June 12, 2014 - 1:58 pm
Thank you for your comments. I've never seen him being walked nor have any of the people I've spoken to in this area so she may take him elsewhere to walk. Regardless, I'm glad to have you tell me that he is walked. My comment about loving your dog was not meant to imply that your friend doesn't love her dog, but that we all need to love our dogs enough to deal with their issues. This is not always easy.
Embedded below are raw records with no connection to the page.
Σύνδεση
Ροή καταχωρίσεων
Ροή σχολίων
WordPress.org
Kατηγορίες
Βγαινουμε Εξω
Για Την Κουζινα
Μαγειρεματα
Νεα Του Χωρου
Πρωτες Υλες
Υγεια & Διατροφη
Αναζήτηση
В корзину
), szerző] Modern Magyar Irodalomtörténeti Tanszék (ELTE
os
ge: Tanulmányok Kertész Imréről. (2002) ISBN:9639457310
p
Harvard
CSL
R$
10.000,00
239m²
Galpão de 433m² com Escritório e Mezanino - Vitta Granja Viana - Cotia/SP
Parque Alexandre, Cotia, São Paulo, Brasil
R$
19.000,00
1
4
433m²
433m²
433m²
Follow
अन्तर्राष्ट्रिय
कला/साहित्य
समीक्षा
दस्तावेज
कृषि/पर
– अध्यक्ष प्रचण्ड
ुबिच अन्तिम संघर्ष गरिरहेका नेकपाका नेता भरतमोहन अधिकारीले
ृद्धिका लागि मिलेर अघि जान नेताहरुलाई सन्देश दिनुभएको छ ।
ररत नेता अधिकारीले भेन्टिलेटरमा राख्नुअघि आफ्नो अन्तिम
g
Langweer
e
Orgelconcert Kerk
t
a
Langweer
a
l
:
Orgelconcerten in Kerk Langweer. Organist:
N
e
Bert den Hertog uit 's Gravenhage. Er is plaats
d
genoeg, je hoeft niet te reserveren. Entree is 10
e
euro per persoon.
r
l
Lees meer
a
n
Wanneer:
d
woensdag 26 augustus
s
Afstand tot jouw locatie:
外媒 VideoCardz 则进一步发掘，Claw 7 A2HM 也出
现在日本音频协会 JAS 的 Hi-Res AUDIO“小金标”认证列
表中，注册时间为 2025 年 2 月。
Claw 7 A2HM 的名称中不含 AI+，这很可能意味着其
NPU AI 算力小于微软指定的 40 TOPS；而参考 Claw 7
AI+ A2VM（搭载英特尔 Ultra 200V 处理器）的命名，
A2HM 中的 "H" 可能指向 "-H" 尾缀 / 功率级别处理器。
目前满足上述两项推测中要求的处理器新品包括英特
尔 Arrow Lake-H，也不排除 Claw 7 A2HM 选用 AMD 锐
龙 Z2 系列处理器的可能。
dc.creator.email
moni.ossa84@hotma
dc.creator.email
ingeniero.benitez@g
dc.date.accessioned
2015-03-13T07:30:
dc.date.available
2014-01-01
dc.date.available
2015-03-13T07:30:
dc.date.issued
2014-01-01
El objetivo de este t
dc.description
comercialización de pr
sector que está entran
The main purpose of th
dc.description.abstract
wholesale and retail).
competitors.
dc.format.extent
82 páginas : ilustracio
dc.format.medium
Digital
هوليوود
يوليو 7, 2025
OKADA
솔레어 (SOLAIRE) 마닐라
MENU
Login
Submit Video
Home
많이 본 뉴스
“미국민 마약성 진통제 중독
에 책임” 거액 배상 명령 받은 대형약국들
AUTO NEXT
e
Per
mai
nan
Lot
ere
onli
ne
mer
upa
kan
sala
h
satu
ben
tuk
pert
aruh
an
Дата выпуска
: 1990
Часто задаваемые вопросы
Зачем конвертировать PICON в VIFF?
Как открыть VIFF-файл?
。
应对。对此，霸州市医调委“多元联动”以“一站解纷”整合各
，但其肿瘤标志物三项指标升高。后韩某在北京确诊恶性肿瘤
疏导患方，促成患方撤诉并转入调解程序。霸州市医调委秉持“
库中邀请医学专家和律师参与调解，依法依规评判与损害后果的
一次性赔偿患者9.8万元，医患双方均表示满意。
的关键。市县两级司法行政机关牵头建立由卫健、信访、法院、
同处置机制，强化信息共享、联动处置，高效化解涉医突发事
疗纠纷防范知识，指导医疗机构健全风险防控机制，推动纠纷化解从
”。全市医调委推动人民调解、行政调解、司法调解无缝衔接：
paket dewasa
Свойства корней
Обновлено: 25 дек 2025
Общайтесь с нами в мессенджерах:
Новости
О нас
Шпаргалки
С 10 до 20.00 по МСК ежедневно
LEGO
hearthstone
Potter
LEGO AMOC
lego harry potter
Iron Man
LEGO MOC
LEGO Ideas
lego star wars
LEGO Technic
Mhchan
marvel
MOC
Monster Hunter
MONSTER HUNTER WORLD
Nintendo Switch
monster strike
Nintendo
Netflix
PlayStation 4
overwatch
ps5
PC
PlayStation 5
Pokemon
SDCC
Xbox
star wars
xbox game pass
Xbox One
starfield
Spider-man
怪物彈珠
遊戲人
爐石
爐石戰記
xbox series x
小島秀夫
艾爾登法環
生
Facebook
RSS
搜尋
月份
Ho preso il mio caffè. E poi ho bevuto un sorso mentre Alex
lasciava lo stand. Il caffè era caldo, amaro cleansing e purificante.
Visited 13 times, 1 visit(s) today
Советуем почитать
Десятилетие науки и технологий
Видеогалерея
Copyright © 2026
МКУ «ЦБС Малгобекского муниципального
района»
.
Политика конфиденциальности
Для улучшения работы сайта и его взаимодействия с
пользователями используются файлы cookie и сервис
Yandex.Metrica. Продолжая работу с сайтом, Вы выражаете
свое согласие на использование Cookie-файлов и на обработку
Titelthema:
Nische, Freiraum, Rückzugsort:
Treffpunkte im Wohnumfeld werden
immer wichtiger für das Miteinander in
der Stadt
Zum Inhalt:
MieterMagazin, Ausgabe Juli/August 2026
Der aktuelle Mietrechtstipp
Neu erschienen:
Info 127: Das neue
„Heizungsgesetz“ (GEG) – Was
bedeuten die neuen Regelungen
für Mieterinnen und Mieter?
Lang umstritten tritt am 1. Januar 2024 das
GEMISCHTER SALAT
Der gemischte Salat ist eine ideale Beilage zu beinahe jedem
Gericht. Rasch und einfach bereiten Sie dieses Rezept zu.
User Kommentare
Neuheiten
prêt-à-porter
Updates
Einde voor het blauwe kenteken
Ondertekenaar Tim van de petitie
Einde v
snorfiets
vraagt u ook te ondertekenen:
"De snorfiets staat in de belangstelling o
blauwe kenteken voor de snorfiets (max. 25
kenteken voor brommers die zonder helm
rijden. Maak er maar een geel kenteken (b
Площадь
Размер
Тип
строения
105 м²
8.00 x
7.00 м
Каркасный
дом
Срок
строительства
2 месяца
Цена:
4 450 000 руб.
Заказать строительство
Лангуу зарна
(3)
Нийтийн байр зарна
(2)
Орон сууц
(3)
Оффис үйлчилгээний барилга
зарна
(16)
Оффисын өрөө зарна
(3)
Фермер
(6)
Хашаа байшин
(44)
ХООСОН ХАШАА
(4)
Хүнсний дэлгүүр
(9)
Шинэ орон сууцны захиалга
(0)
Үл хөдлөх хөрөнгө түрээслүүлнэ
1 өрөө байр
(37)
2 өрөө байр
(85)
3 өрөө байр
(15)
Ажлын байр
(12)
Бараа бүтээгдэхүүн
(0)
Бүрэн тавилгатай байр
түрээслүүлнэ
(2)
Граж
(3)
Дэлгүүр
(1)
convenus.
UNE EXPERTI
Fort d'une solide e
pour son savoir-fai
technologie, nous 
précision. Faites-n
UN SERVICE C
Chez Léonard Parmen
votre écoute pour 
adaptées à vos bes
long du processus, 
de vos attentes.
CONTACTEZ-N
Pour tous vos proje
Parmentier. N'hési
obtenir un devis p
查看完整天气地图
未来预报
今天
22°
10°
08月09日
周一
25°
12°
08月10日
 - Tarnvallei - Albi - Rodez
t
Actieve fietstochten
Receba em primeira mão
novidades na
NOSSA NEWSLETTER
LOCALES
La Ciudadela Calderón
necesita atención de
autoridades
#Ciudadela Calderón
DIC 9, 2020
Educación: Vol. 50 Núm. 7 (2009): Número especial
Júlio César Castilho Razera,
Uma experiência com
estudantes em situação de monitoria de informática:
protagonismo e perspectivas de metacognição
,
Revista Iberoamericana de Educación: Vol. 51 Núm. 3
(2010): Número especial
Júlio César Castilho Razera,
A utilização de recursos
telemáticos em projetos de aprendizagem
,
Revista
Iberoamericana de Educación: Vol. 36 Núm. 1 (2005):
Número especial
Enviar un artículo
He clearly has an issue with other dogs to the point that he wants to attack them even when he sees them from a distance and is unprovoked. I'd be shocked to hear that his owner finds this to be an acceptable situation but not surprised to hear that she just doesn't know what to do about it. Dogs are naturally pack animals so 'normal' for them is living in harmony within a group of dogs. I can guarantee you that he wasn't born with this issue but whatever happened along the way means that he is not capable of being in the presence of other dogs, which is an issue that should be dealt with. I would prefer that he has the opportunity to live a balanced life so his owner needs to be prompted by this attack to care enough to take on this very difficult issue and do whatever is necessary to ensure that unprovoked attacks will not happen in the future. Keeping him behind a door is not the answer and doesn't work. I'm sure the owner is a lovely person and, yes, she has feelings. None of this is about her or me or even my dog. The fact that my dog was attacked so viscously was given as context for the fact that this dog, and many others, have issues that their owners don't deal with. Little dogs, big dogs, young dog and old dogs can have issues that owners ignore, make excuses for or pretend will go away. We must all be responsible dog owners and that responsibility goes beyond giving them food and cuddles. The price that is paid by the dog and those who suffer because of their issues is often far too great. The consequences for dog owners who don't deal with issues can also be great: police involvement, lawsuits, increased insurance, poor relationships with neighbours and unexpected expenses not to mention living with an unstable dog and the stress of never knowing what might happen next to name a few. My hope is that this particular dog gets some professional help to recover from his issues. Doing nothing guarantees a repeat performance at some point.